The key to this is that the rates they work at add.

\(\text{We get 3 equations.}\\ \\ (r_1+r_2)12=1 \\ \\ r_1 t = r_2(25-t) =\dfrac 1 2\\ \\ r_1 t + r_2 (25-t)=1\)

you can pound through these equations to obtain

\(r_1=\dfrac 1 {20},~~r_2=\dfrac{1}{10}\\ \\ \text{And thus worker 1 would finish in }\dfrac 1{r_1} = 20 \text{ days.}\\ \\ \text{and worker 2 would finish in }\dfrac{1}{r_2} = 10 \text{ days.}\) 

Let first worker=A
Let second worker=B
1/A + 1/B=1/12
A/2 + B/2=25, solve for A, B
A=20 days working alone
B=30 days working alone

Sorry Rom: I get different answer. Remember that 1/12 of the work is done in 1 day. Therefore, working together, they would finish the job in: 1/20+1/30=1/12. And each man working alone, would finish 1/2 of the 2nd. job in: 20/2=10 days for worker A. And 30/2=15 days for worker B. So that: 10 + 15 =25 days. At least that is my take on it!!.

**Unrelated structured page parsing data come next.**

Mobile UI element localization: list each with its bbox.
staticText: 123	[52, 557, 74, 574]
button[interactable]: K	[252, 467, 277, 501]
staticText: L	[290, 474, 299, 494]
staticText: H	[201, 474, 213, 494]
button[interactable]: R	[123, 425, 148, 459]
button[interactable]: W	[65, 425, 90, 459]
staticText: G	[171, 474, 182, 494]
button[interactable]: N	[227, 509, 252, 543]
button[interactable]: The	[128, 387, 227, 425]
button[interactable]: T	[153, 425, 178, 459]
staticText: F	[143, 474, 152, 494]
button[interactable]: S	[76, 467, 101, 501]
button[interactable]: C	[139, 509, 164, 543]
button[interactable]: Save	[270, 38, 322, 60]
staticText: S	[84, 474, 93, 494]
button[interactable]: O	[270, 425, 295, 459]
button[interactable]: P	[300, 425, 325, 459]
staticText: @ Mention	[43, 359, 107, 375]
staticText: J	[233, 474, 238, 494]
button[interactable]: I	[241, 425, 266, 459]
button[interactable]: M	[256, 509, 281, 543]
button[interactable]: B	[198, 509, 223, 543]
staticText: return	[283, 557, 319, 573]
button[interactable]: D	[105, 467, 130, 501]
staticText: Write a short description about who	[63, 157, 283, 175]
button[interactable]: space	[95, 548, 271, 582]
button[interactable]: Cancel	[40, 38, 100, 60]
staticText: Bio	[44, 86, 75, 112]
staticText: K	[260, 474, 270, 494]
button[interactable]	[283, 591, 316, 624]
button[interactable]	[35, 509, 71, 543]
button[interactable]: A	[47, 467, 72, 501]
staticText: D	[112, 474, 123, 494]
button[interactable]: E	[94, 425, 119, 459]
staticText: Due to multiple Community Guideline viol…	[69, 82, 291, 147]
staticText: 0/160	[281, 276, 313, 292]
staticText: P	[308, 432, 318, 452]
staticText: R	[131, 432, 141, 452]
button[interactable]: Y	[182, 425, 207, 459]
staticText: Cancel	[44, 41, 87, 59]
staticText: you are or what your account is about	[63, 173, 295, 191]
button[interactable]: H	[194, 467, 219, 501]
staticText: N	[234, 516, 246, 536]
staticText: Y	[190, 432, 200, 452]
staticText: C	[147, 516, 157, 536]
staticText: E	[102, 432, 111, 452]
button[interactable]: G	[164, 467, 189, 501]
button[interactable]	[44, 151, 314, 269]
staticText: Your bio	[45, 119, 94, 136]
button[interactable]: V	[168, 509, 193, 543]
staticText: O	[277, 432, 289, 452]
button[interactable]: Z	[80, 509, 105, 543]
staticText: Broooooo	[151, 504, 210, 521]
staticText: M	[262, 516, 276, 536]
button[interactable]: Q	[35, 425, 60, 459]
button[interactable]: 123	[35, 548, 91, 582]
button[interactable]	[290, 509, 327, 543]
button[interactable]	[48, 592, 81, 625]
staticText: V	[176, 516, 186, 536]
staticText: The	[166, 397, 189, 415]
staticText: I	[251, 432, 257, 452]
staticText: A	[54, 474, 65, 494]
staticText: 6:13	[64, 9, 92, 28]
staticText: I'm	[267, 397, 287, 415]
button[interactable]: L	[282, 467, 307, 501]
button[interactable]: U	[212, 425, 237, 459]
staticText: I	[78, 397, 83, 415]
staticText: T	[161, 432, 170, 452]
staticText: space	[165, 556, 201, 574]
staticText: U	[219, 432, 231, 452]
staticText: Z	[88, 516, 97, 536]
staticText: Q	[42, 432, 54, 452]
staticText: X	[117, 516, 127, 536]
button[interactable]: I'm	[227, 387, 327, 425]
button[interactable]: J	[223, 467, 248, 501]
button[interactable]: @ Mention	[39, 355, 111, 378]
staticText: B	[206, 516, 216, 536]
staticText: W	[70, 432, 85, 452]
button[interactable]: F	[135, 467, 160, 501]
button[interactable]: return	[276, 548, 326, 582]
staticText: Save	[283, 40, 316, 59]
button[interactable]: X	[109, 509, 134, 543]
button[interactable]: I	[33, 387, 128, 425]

I am going to try and adjudicate.    :)

  Two workers, if they were working together, could finish a certain job in 12 days. If one of the workers does the first half of the job and then the other one does the second half, the job will take them 25 days. How long would it take each worker to do the entire job by himself?

Rom says     the workers will take 10days and 20 days to finish 1 job individually

Then if they did half each that would be 5 days and 10 days = 15 days to finish

That doesn't seem right ://

Guest says 20 days and 30 days then that would be 10+15=25 if they do half each.

Mmm if they work together then. Obviously the faster one does more of the job.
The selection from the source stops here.